* _AIM OF THE EXERCISE_: Whenever a line carries the word "Plakat", pull it out of the entries.

(Extracted page text data)
· · ·
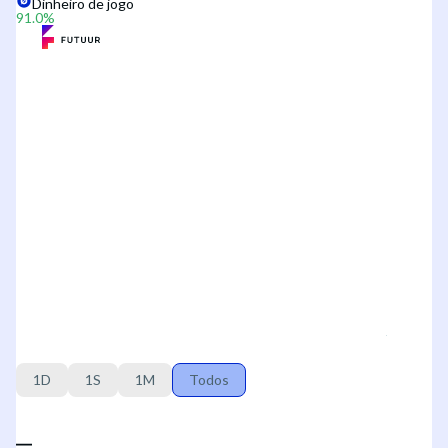
Dinheiro de jogo
91.0
%
1D
1S
1M
Todos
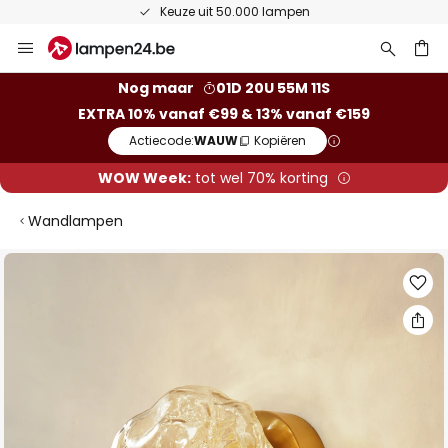
Keuze uit 50.000 lampen
Ga
naar
de
ken
Nog maar
01D 20U 55M 11S
inhoud
EXTRA 10% vanaf €99 & 13% vanaf €159
Actiecode:
WAUW
Kopiëren
WOW Week:
tot wel 70% korting
Wandlampen
Ga
naar
het
einde
van
de
afbeeldingen-
gallerij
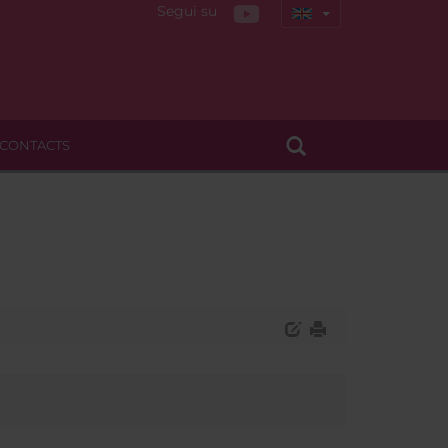
Segui su
CONTACTS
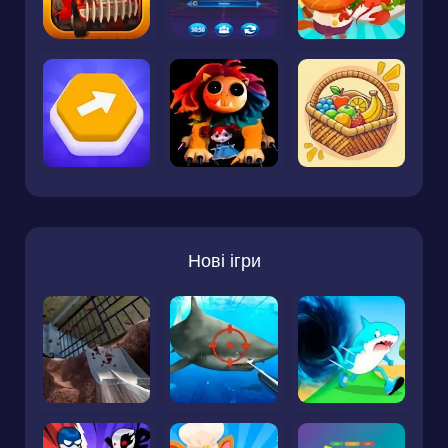
Нові ігри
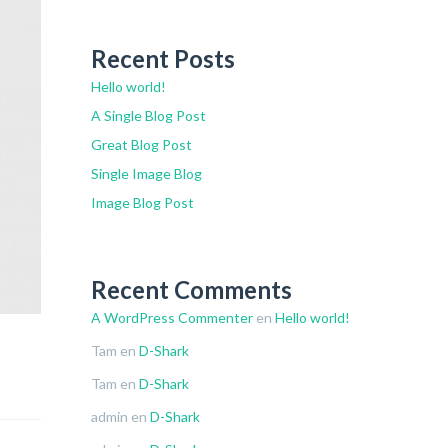
Recent Posts
Hello world!
A Single Blog Post
Great Blog Post
Single Image Blog
Image Blog Post
Recent Comments
A WordPress Commenter
en
Hello world!
Tam
en
D-Shark
Tam
en
D-Shark
admin
en
D-Shark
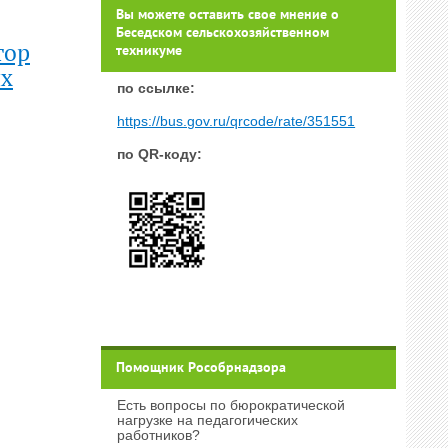
Вы можете оставить свое мнение о
Беседском сельскохозяйственном
тор
техникуме
ых
п
о ссылке:
https://bus.gov.ru/qrcode/rate/351551
по QR-коду:
Помощник Рособрнадзора
Есть вопросы по бюрократической
нагрузке на педагогических
работников?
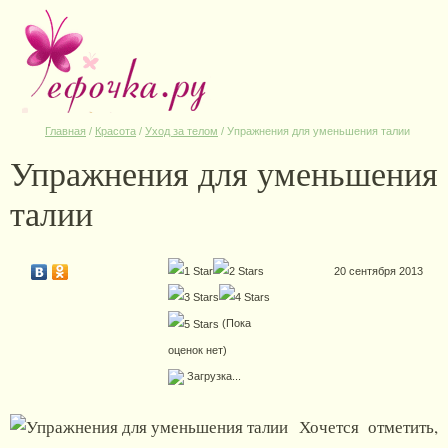
Главная
/
Красота
/
Уход за телом
/
Упражнения для уменьшения талии
Упражнения для уменьшения
талии
20 сентября 2013
(Пока
оценок нет)
Загрузка...
Хочется отметить,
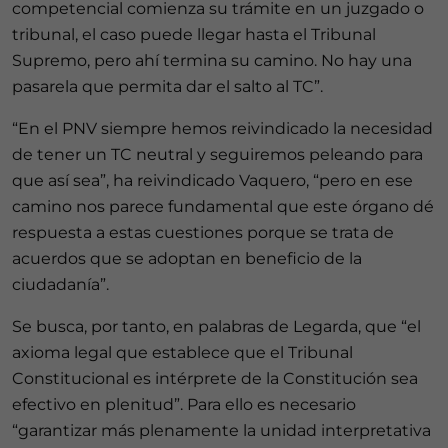
competencial comienza su trámite en un juzgado o
tribunal, el caso puede llegar hasta el Tribunal
Supremo, pero ahí termina su camino. No hay una
pasarela que permita dar el salto al TC”.
“En el PNV siempre hemos reivindicado la necesidad
de tener un TC neutral y seguiremos peleando para
que así sea”, ha reivindicado Vaquero, “pero en ese
camino nos parece fundamental que este órgano dé
respuesta a estas cuestiones porque se trata de
acuerdos que se adoptan en beneficio de la
ciudadanía”.
Se busca, por tanto, en palabras de Legarda, que “el
axioma legal que establece que el Tribunal
Constitucional es intérprete de la Constitución sea
efectivo en plenitud”. Para ello es necesario
“garantizar más plenamente la unidad interpretativa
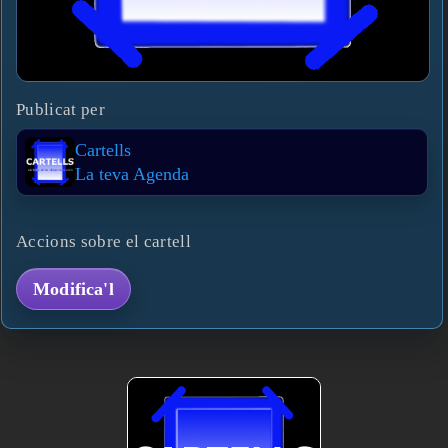
Publicat per
Cartells
La teva Agenda
Accions sobre el cartell
Modifica'l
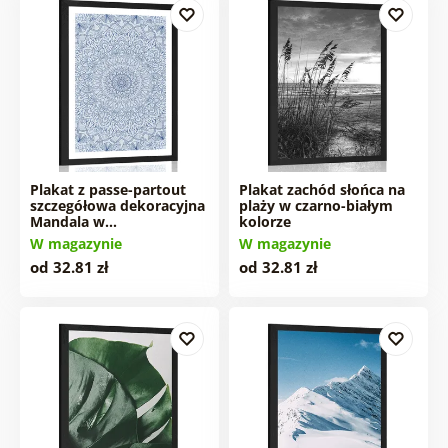
Plakat z passe-partout
Plakat zachód słońca na
szczegółowa dekoracyjna
plaży w czarno-białym
Mandala w…
kolorze
W magazynie
W magazynie
od 32.81 zł
od 32.81 zł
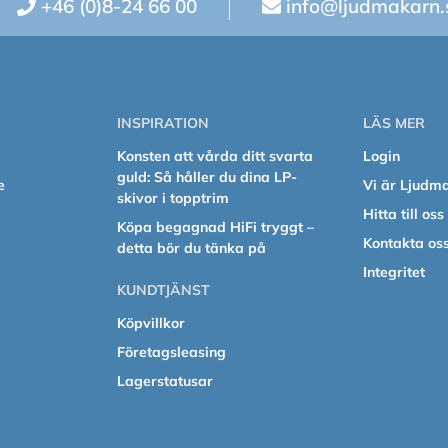
+46 (0)8-24 66 00
info@ljudmakarn.
INSPIRATION
LÄS MER
Konsten att vårda ditt svarta
Login
guld: Så håller du dina LP-
e
Vi är Ljudm
skivor i topptrim
Hitta till oss
Köpa begagnad HiFi tryggt –
Kontakta os
detta bör du tänka på
Integritet
KUNDTJÄNST
Köpvillkor
Företagsleasing
Lagerstatusar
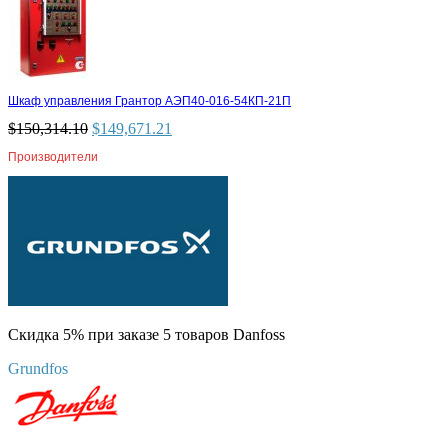
Шкаф управления Грантор АЭП40-016-54КП-21П
$
150,314.10
$
149,671.21
Производители
Скидка 5% при заказе 5 товаров Danfoss
Grundfos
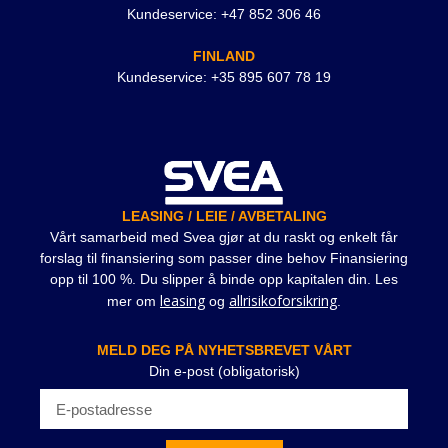
Kundeservice: +47 852 306 46
FINLAND
Kundeservice: +35 895 607 78 19
LEASING / LEIE / AVBETALING
Vårt samarbeid med Svea gjør at du raskt og enkelt får
forslag til finansiering som passer dine behov Finansiering
opp til 100 %. Du slipper å binde opp kapitalen din. Les
leasing
allrisikoforsikring
mer om
og
.
MELD DEG PÅ NYHETSBREVET VÅRT
Din e-post (obligatorisk)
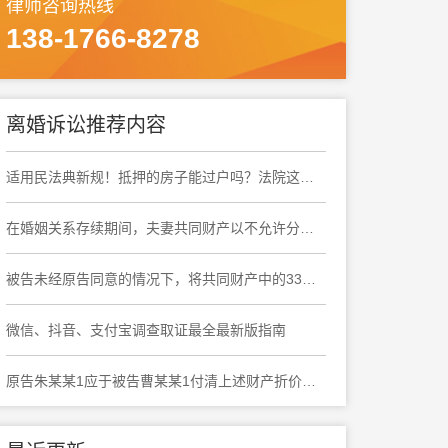
律师咨询热线
138-1766-8278
离婚诉讼推荐内容
适用民法典新规！抵押的房子能过户吗？法院这样判
在婚姻关系存续期间，夫妻共同财产以不允许分割为原则，以允许分割为例外
被告未经原告同意的情况下，将共同财产中的33万元转移，原告要求分割该存款的诉求，符合法律规定中可以分割婚内共同财产的情形
微信、抖音、支付宝调查取证最全最新版指南
原告朱某某1应于被告曹某某1付清上述财产折价款之日起十日内协助被告曹某某1办理上海市奉贤区大叶公路***弄***号***室房屋产权变更登记手续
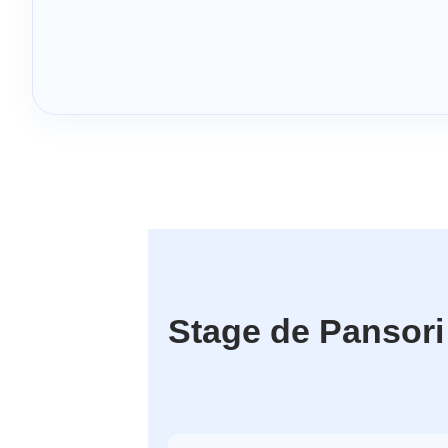
Stage de Pansori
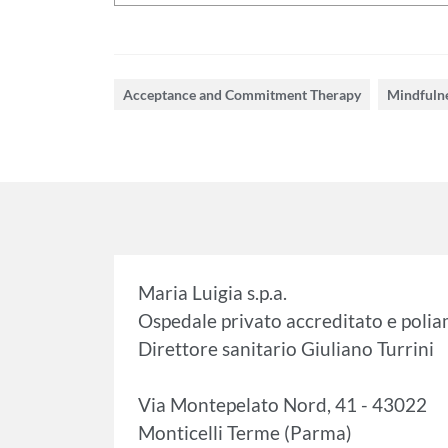
Acceptance and Commitment Therapy
Mindfuln
Maria Luigia s.p.a.
Ospedale privato accreditato e poli
Direttore sanitario Giuliano Turrini
Via Montepelato Nord, 41 - 43022
Monticelli Terme (Parma)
· · ·
* _SOLUTION_:
Plakat z passe-partout
Plakat zachód słońca na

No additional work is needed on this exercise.